If it took a disaster to spark some change in Indiana’s approach to opiates, then what will it take to expand MAT access in jails and prisons? Wright said resistance to MAT in both the political and criminal legal systems is based on the stigma surrounding drug use and a “broader American individualism” that expects people to “pull themselves up by their bootstraps.” Still, the writing is on the wall. Even the Obama administration is ready to fund MAT in federal prisons, although it remains unclear how its $2.2 million in new funding is being spent.

Correctional officials say that they are in the business of rehabilitating people, but that’s a hard pill to swallow when science shows that their own policies contribute to the social problems they are supposed to be solving. Mothers like Diana Goodwin, who only see their children when visiting hours allow, will be the first to tell you that the system isn’t working. Nothing about her son’s experience in prison has been “rehabilitative,” she said, and the prison officials act as if they are accountable to no one.

“The Bureau of Prisons feels completely invincible, untouchable,” Goodwin said.
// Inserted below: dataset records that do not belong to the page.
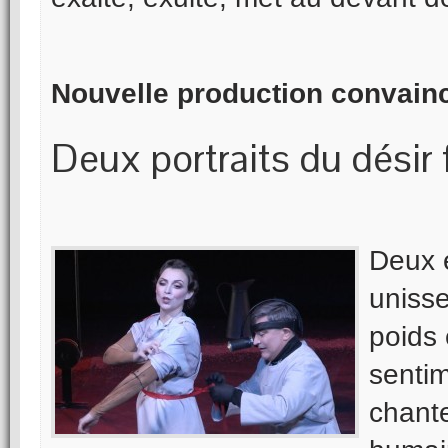
Nouvelle production convainc
Deux portraits du désir
Deux e
unisse
poids 
sentim
chant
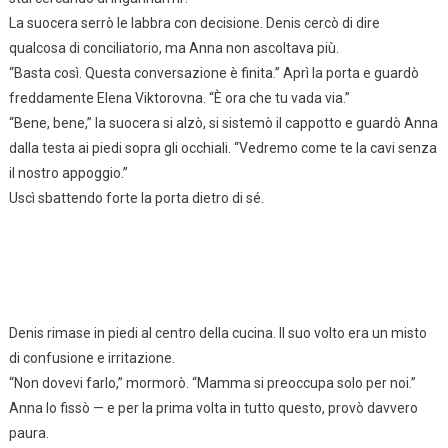
La suocera serrò le labbra con decisione. Denis cercò di dire
qualcosa di conciliatorio, ma Anna non ascoltava più.
“Basta così. Questa conversazione è finita.” Aprì la porta e guardò
freddamente Elena Viktorovna. “È ora che tu vada via.”
“Bene, bene,” la suocera si alzò, si sistemò il cappotto e guardò Anna
dalla testa ai piedi sopra gli occhiali. “Vedremo come te la cavi senza
il nostro appoggio.”
Uscì sbattendo forte la porta dietro di sé.
Denis rimase in piedi al centro della cucina. Il suo volto era un misto
di confusione e irritazione.
“Non dovevi farlo,” mormorò. “Mamma si preoccupa solo per noi.”
Anna lo fissò — e per la prima volta in tutto questo, provò davvero
paura.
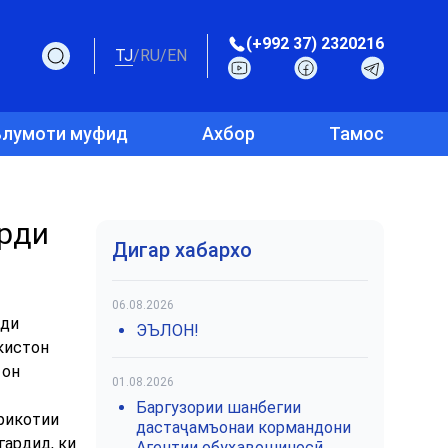
(+992 37) 2320216
TJ
/
RU
/
EN
лумоти муфид
Ахбор
Тамос
арди
Дигар хабархо
06.08.2026
зди
ЭЪЛОН!
кистон
 он
01.08.2026
Баргузории шанбегии
рикотии
дастаҷамъонаи кормандони
гардид, ки
Агентии обуҳавошиносӣ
Beyond their recommendations for protocol behind bars, medical experts agree that people with substance abuse disorders need access to treatment in their communities, as opposed to confinement and punishment. Doing time doesn’t just cut people off of medical care like MAT, it cuts them off from their loved ones and the freedom to do the things that make life worth living. This can be as crucial to recovery as having the freedom to work with medical professionals to find a treatment that works. If people continue to be arrested and jailed instead of being offered quality medical care, there will continue to be a lot of pain to kill. It’s a vicious cycle that keeps the beds behind bars full of bodies, and it’s unclear if that’s a cycle the prison bosses are eager to break.